„Na dobre i na złe”. Sergio odnalazł Mario
Mariusz Milewski to postać, która w „Na dobre i na złe” wzbudza wiele emocji. Początkowo widzowie darzyli go bardzo dużą sympatią. Później, kiedy okazało się, że ukochany Blanki wciąż prowadzi szemrane interesy i nieustannie okłamuje córkę Consalidy, bohater przestał być aż tak lubiany. W ostatnim odcinku przed wakacjami Blanka rozpaczliwie próbowała odnaleźć męża. Wszystko przez to, że do Leśnej Góry z raną postrzałową trafił jego bliski współpracownik. W szpitalu zjawił się również Sergiusz, którego do tej pory lekarka odbierała jako przyjaźnie nastawionego człowieka. Gdy ten zaproponował jej kolację i poprosił, aby zjawiła się na niej z Mariuszem, od razu zorientowała się, że ukochanemu grozi wielkie niebezpieczeństwo. Nieświadomie sama zaprowadziła go do męża. Zdobyła adres jego kryjówki i natychmiast tam pojechała. Nie zorientowała się, że cały czas jest śledzona.
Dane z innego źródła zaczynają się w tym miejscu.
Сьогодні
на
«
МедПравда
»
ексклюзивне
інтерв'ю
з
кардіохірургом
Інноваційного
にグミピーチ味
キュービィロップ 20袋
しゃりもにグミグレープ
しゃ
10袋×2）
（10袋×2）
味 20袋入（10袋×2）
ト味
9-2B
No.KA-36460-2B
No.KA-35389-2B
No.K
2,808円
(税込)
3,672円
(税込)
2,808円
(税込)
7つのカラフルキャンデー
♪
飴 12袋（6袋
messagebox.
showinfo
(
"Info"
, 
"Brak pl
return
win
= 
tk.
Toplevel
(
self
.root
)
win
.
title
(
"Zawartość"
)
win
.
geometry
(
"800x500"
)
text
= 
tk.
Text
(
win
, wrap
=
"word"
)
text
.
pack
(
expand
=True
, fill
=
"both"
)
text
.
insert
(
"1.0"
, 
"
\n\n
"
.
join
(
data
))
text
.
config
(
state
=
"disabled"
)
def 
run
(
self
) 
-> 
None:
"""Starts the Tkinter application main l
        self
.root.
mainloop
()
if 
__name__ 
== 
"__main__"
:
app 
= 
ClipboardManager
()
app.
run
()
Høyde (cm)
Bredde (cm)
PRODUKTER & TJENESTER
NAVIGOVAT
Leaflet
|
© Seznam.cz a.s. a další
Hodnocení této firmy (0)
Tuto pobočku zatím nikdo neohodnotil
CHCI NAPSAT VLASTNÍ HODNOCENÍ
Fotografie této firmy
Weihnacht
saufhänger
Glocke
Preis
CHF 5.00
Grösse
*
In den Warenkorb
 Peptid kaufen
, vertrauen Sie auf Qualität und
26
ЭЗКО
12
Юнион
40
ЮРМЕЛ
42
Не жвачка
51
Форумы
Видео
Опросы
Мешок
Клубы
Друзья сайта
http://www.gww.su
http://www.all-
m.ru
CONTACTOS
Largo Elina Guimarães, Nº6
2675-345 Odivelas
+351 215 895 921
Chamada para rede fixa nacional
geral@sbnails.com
„Na dobre i na złe”. Mario zginie
W ostatniej scenie finałowego odcinka „Na dobre i na złe” przed wakacjami Sergiusz wydał sygnał do ataku. Czy Blanka i Mario przeżyją? Wiadomo już, że Milewskiej nic się nie stanie, jej mąż nie będzie miał jednak tyle szczęścia. Świat Seriali podaje, że córka Consalidy na jednym z portali internetowych przeczyta, że Mariusz zginął w wypadku samochodowym, a jego auto doszczętnie spłonęło. Nie uwierzy w to i pójdzie do prosektorium. Nie zobaczy jednak ciała ukochanego. Usłyszy, że zwłoki są w bardzo złym stanie. Policjant da jej jednak do zidentyfikowania rzeczy Mario. Wtedy Milewska potwierdzi, że przedmioty należały do męża.